Crack SQL Interviews

The ultimate guide to SQL interviews for data science jobs.

Hello there! Welcome to my blog series: Data Engineer Things! In this series, I write about what I’ve learned in my data engineering journey and random thoughts on data and engineering. As always, opinions are my own.

SQL is one of the most essential programming languages for data analysis and data processing, and so SQL questions are always part of the interview process for data science-related jobs, such as data analysts, data scientists, and data engineers. SQL interviews are meant to evaluate candidates’ technical and problem-solving skills. Therefore, it is critical to not only write correct queries based on sample data but also consider various scenarios and edge cases as if working with real-world datasets.
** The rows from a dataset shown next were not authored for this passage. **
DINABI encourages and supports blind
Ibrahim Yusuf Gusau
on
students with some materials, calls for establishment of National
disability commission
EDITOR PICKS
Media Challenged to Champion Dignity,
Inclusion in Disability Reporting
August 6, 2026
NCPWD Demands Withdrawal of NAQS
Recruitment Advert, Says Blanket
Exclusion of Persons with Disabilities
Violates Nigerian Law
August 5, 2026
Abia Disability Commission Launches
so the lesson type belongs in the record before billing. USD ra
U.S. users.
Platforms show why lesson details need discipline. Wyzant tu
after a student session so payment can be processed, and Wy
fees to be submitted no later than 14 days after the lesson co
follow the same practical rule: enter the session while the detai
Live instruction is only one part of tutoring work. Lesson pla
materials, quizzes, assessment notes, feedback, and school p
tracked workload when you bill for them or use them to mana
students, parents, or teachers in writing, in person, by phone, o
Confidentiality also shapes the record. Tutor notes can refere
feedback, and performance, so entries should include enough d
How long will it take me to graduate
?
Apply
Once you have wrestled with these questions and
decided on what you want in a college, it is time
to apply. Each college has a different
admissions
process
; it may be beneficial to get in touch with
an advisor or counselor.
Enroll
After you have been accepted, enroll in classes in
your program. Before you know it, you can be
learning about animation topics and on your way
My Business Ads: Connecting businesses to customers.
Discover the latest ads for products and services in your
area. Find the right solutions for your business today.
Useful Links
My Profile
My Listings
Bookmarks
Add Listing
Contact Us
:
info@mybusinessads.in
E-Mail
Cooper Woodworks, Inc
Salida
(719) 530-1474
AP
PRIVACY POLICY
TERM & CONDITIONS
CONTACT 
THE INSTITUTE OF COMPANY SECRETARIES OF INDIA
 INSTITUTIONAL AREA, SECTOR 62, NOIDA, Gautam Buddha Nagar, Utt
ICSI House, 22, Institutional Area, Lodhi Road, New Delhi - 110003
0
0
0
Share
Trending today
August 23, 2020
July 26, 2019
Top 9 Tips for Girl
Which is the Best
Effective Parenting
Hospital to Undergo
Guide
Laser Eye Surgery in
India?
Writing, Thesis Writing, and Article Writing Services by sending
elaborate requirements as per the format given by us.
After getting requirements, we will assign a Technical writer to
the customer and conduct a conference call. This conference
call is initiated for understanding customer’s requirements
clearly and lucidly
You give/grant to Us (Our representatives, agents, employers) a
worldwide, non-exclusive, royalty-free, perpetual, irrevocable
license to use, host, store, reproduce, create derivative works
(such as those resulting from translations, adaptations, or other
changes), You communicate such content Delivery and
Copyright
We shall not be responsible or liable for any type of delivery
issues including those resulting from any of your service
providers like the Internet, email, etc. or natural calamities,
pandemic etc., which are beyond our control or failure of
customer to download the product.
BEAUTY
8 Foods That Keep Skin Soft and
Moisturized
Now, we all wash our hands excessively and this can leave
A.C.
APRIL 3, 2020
I’ve helped design and conduct SQL interview questions for data science candidates, and have undergone many SQL interviews for jobs in giant technology companies and startups myself. In this blog post, I will explain the common patterns seen in SQL interview questions and provide tips on how to neatly handle them in SQL queries.

Ask Questions

To nail an SQL interview, the most important thing is to make sure that you have all the details of the given task and data sample by asking as many questions as you need. Understanding the requirements will save you time from iterating on problems later and enable you to handle edge cases well.

I noticed many candidates tend to jump right into the solution without having a good understanding of the SQL questions or the dataset. Later on, they had to repeatedly modify their queries after I pointed out problems in their solution. In the end, they wasted a lot of interview time in iteration and may not have even arrived at the right solution.

I recommend treating SQL interviews as if you are working with a business partner at work. You would want to gather all the requirements on the data request before you provide a solution.

Example

Find the top 3 employees who have the highest salary.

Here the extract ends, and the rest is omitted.